**Problem requirements**
Show each line of the data below in which "REGIONAL" occurs.

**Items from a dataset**

◇ ◇ ◇ ◇

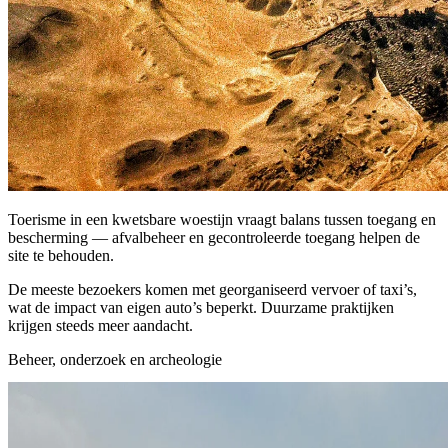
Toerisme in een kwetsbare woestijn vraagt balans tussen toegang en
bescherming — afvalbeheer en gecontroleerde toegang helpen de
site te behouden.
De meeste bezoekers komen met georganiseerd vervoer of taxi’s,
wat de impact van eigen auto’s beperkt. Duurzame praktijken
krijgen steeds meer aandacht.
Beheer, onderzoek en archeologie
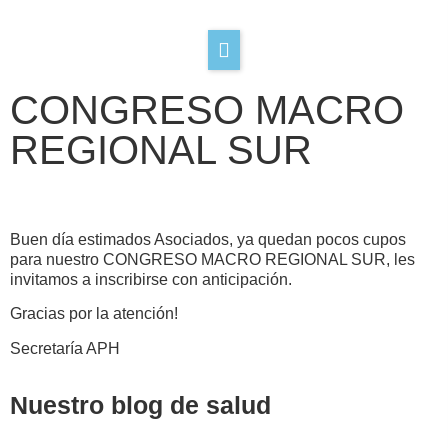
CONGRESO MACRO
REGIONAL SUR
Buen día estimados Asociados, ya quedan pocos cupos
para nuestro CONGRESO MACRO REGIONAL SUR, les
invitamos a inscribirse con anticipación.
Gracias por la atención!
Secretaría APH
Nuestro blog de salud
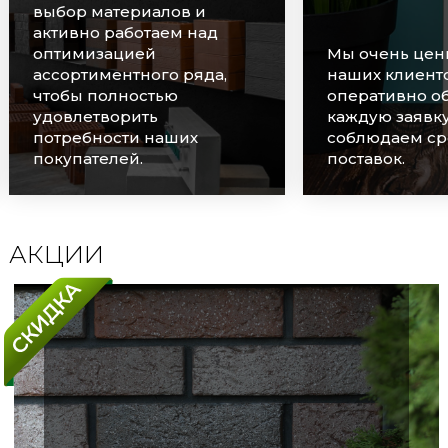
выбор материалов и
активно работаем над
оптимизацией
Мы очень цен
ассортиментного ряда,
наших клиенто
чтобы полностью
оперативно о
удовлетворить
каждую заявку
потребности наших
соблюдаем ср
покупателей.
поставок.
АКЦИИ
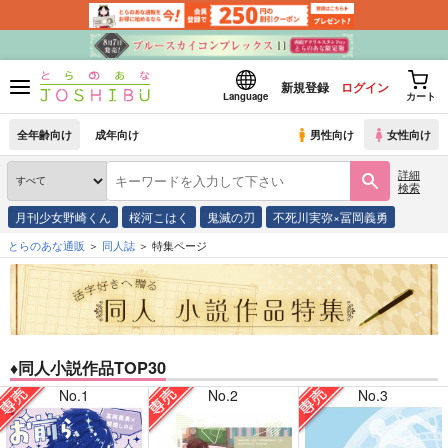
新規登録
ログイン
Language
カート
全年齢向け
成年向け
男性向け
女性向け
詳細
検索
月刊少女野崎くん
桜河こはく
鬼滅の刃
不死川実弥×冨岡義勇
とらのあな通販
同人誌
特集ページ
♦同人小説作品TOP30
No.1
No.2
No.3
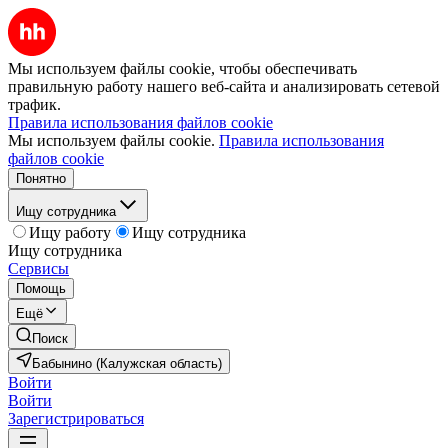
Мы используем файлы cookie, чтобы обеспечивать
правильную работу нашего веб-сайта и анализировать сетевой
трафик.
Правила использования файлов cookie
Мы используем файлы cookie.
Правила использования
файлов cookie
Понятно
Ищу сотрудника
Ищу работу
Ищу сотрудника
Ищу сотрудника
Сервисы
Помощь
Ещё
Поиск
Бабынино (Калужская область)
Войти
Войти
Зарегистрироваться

◇ ◇ ◇ ◇

**Answer section**
REGIONAL SUR
para nuestro CONGRESO MACRO REGIONAL SUR, les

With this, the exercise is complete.